According to Kabir Taneja, Fellow in the Strategic Studies Programme at the Observer Research Foundation, “Chabahar is probably, the only thing working in the India-Iran relationship, right now.”

India will “work at” explaining that the Chabahar port is in the region’s interest, External Affairs Minister S Jaishankar was reported to have said, when responding to a query on the US government’s remarks about the “potential risk” of sanctions to companies working on the India-Iran joint venture.

India has not only lost a key oil supplier in Iran, the fate of the ONGC Videsh Iran project – Farsi Block’s is still unknown. Farsi is an offshore block in Persian Gulf Iran. The ONGC Videsh-led Indian Consortium (IC) carried out exploration activities in Farsi Block under an Exploration Service Contract (ESC) signed on December 25, 2002.

OVL has written to the National Iranian Oil Company regarding the project and is awaiting response from the operator.

Energy security

How should one read this development? And what does it mean for India’s energy security?

“You know India’s approach towards Iran now is actually more important, or at least to maintain it at a certain level because of Afghanistan first and foremost, and Central Asia. Central Asia less so, because we really don’t have the capacities to put in a lot of money into Central Asia, where as far as infrastructure goes. Keeping the foot in the door is extremely critical for future endeavours,” said Taneja.

“Our need for energy expanded and simultaneously we were not able to expand the resources. So we are import dependent. We were import dependent to the extent of about 80 per cent 25 years ago and we are import dependent to the same extent 25 years later. Now our needs have increased exponentially,” said Ahmad.

“We are going to be hydrocarbon and fossil fuel dependent, at least for the next 20 years, if not 30 years. Let’s be very clear about that,” he said adding that but green transition has to happen simultaneously. “We should not lose out on both sides that you neither get the hydrocarbons that you need, nor do you do the grain transition.”

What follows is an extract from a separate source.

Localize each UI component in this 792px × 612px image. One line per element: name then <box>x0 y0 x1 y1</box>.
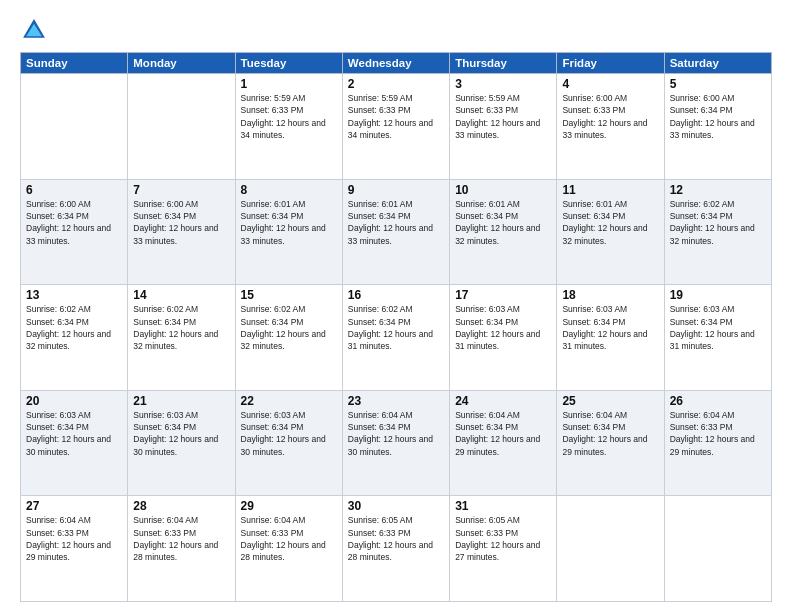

India has been expanding its fossil fuel sourcing basket, but it also sees its energy demand soaring with domestic production falling short of the requirement, therefore maintaining good ties with fossil fuel producing countries is crucial. Good relations will not only help in supply availability but also at times in getting a good price.

As in case with Iran, there have been instances where China has taken advantage of the situation by not only locking the fuel supply but getting infrastructure projects as well. India had tried pitching for integrated projects, Sudan is one such example, but couldn’t succeed much with other countries.

Should India opt for integrated project approach?

“There is a very deep gap between their dreams and visions of officials and journalists, and what actually happened on the ground,” Ahmad said adding that it is very difficult to get all stakeholders — different ministries and sometimes different departments of the same Ministry — on the same page.

According to Taneja, “As far as what India should do when it comes to integrated approaches, there are limitations and limitations stem from various factors including sanctions.”

India may seem like a late mover in the current scheme of things in the geopolitical space but it has made its voice heard.

But what it now also has to keep in mind is the relevance of its energy security. New Delhi will need to be consistent with its strategy and not succumb to external pressure.